Llarena está solo como un profeta en el desierto. Su razón jurídica se ha vuelto antipática en el actual contexto

PRODUCE tristeza escribirlo, pero el juez Llarena se está quedando solo. Y no solo ante el peligro sino solo en la soledad de su esfuerzo por perseguir y castigar el golpe del separatismo. Con el Gobierno en vías de desistimiento, la Fiscalía buscando el modo de ponerse de perfil, Ciudadanos en un papel testimonial de oposición en Cataluña y el PP momentáneamente desaparecido, el magistrado del Supremo es casi el único representante del Estado empeñado en que no quede impune un flagrante delito. Y aunque la desidia general no parece haber menoscabado su autonomía ni aflojado su ímpetu, empieza a producir cierta melancolía contemplarlo cada vez más desasistido, más desamparado, más aislado en el centro de un laberinto jurídico. Como si hacer justicia sobre la insurrección de octubre se hubiese vuelto un fastidio, una obsesión personal suya, un rollo cansino.

Llarena es en estos momentos una especie de héroe civil abandonado en medio de un páramo. Con todos los defectos que pueda tener su prolija instrucción, constituye la última barrera institucional que el independentismo todavía no ha saltado.
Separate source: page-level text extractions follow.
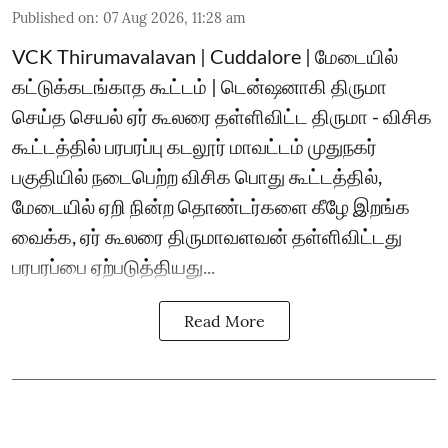
Published on
:
07 Aug 2026, 11:28 am
VCK Thirumavalavan | Cuddalore | மேடையில்
கட்டுக்கடங்காத கூட்டம் | டென்ஷனாகி திருமா
செய்த செயல் ஏர் கூலரை தள்ளிவிட்ட திருமா - விசிக
கூட்டத்தில் பரபரப்பு கடலூர் மாவட்டம் முதுநகர்
பகுதியில் நடைபெற்ற விசிக பொது கூட்டத்தில்,
மேடையில் ஏறி நின்ற தொண்டர்களை கீழே இறங்க
வைக்க, ஏர் கூலரை திருமாவளவன் தள்ளிவிட்டது
பரபரப்பை ஏற்படுத்தியது...
Read More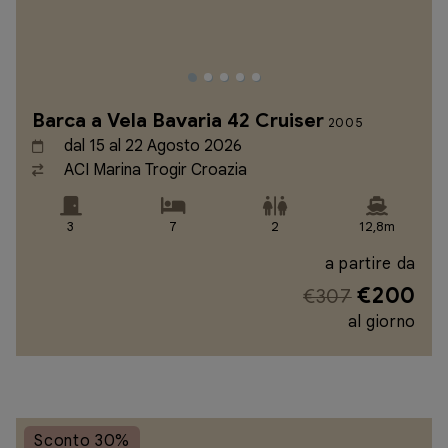
Barca a Vela Bavaria 42 Cruiser
2005
dal 15 al 22 Agosto 2026
ACI Marina Trogir Croazia
3
7
2
12,8m
a partire da
€200
€307
al giorno
Sconto 30%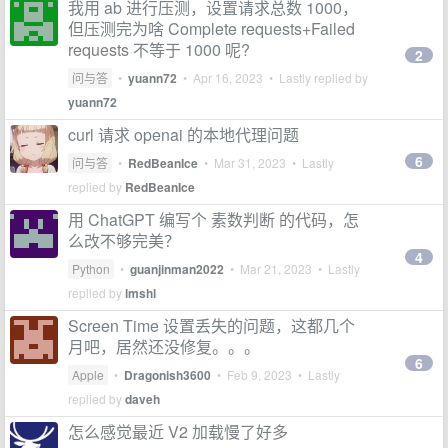
我用 ab 进行压测，设置请求总数 1000，
但压测完为啥 Complete requests+Failed
requests 不等于 1000 呢?
2
问与答
•
yuann72
•
Apr 16, 2023
• Lastly replied by
yuann72
curl 请求 openai 的本地代理问题
6
问与答
•
RedBeanIce
•
Mar 31, 2023
• Lastly
replied by
RedBeanIce
用 ChatGPT 编写个 素数判断 的代码，怎
么改不够完美？
4
Python
•
guanjinman2022
•
Mar 21, 2023
• Lastly
replied by
lmshl
Screen Time 设置丢失的问题，这都几个
月吧，居然还没修复。。。
6
Apple
•
Dragonish3600
•
Feb 9, 2023
• Lastly
replied by
daveh
怎么感觉最近 V2 加载慢了好多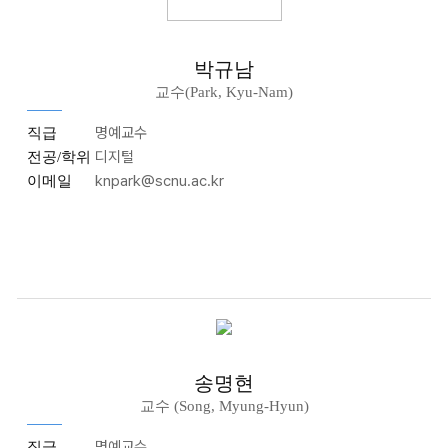
박규남
교수(Park, Kyu-Nam)
명예교수
직급
디지털
전공/학위
knpark@scnu.ac.kr
이메일
송명현
교수 (Song, Myung-Hyun)
명예교수
직급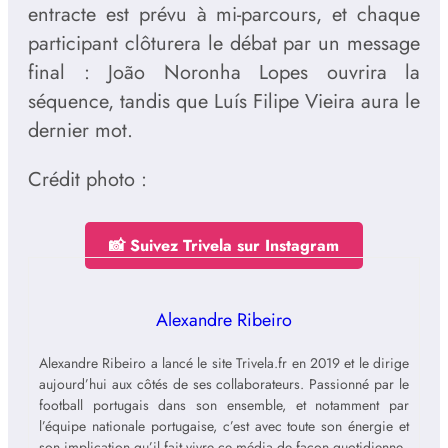
entracte est prévu à mi-parcours, et chaque
participant clôturera le débat par un message
final : João Noronha Lopes ouvrira la
séquence, tandis que Luís Filipe Vieira aura le
dernier mot.
Crédit photo :
📸 Suivez Trivela sur Instagram
Alexandre Ribeiro
Alexandre Ribeiro a lancé le site Trivela.fr en 2019 et le dirige
aujourd’hui aux côtés de ses collaborateurs. Passionné par le
football portugais dans son ensemble, et notamment par
l’équipe nationale portugaise, c’est avec toute son énergie et
son implication qu’il fait vivre ce média de façon quotidienne.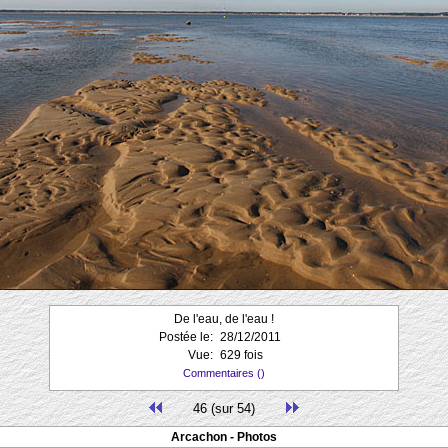
De l'eau, de l'eau !
Postée le:
28/12/2011
Vue:
629 fois
Commentaires ()
46 (sur 54)
Arcachon - Photos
El suyo es un cometido incómodo porque de repente en la política se ha producido un cambio de escenario y la maquinaria procesal que investiga la rebelión se ha convertido en un conflictivo estorbo para la construcción de un nuevo relato. El presidente Sánchez y sus aliados disimulan mal lo mucho que les convendría una rebaja de los cargos para que el juicio contra los líderes de la intentona no estropee su estrategia de aplacar los ánimos. Pero el juez, que ha levantado con paciencia y tesón el mapa completo del motín, no está dispuesto a componendas que malversen su trabajo. Rodeado de un ambiente de voluntaria incuria se ha tomado con estricta responsabilidad la dirección del sumario.

Su decisión de rechazar la extradición condicional de Puigdemont representa un gesto de indeclinable coherencia. Protege el principio de igualdad ante la ley contra una intromisión externa, e introduce en su escrito una razonada protesta. Porque no se trata de una discusión técnica ni de discrepancias entre colegas sino de que el tribunal alemán, en su extravagante fallo, ha otorgado a una versión de parte rango de prueba y ha decidido por su cuenta que ni el referéndum ilegal ni la declaración del Parlamento catalán pretendían –juicio de intenciones– la consecución real de la independencia. Ningún profesional de la toga podría aceptar esa superficial injerencia que cuestiona su estatus jurisdiccional con prejuiciosas conjeturas e hipótesis torticeras.

Sin embargo, esa obstinada energía de criterio deja una sensación de braceo contra corriente en el actual contexto. Pertrechado de una razón que se ha vuelto antipática en un marco sobrevenido de silencioso apaciguamiento, Llarena se mueve con el aire jeremíaco, casi doliente, de un profeta en el desierto.